VirusTotal Hacking: Finding stolen credentials hosted on VirusTotal

VirusTotal, the popular online service for analyzing suspicious files, URLs and IP addresses, can be used to collect credentials stolen by malware, researchers at SafeBreach have found.

In fact, with a €600 VirusTotal license, they have managed to collect more than 1,000,000 credentials just by executing simple searches with a few tools.

VirusTotal stolen credentials

The source of the compromised credentials

The credentials are contained in files that common info-stealers and keyloggers use to exfiltrate them from infected machines.

These files can end up hosted on VirusTotal due to hackers using VirusTotal to promote selling victims’ data or due to attackers uploading them by mistake, Tomer Bar, Director of Security Research at SafeBreach, told Help Net Security.

They may also be uploaded by third parties (e.g., a security researcher or the company where the C2 server is hosted) who are unaware they contain sensitive information. Finally, some environments are configured to automatically upload files to VirusTotal to verify whether they are “clean”.

Finding the files with stolen credentials

Just like Google Search can be used to search for vulnerable websites/systems, IoT devices, and sensitive data (the method is known as Google hacking or dorking), VirusTotal’s APIs and tools (VT Graph, Retrohunt, etc.) can be used to find files containing stolen data.

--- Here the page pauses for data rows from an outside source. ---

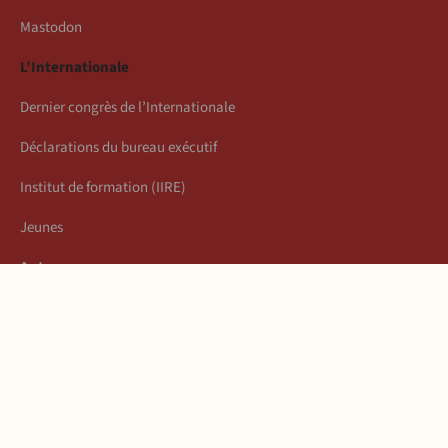
Mastodon
L’Internationale
Dernier congrès de l’Internationale
Déclarations du bureau exécutif
Institut de formation (IIRE)
Jeunes
Auteurs
Économie
Connexion
Les articles de la semaine
À propos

To prove it, the researchers compiled a list of those files’ names, acquired a monthly VirusTotal license that allowed them to do searches, explore VirusTotal’s dataset, and perform malware hunts – and started searching for them.

It didn’t take long to find some. Depending on the malware, these files contain credentials for email and social media accounts, e-commerce sites, online payment services, gaming platforms, online government services, streaming platforms, online banking accounts, and private keys of cryptocurrency wallets.

They’ve also connected some of these files to specific sellers of stolen credentials on a variety of hacking forums and Telegram groups, and have shown that in some cases it may be easy for criminals to discover credentials for accessing malware’s C2 FTP server and use them to “collect” stolen credentials.

“Our goal was to identify the data a criminal could gather with a VirusTotal license,” Bar noted, and said that they have proven this method – dubbed “VirusTotal Hacking” – works at scale.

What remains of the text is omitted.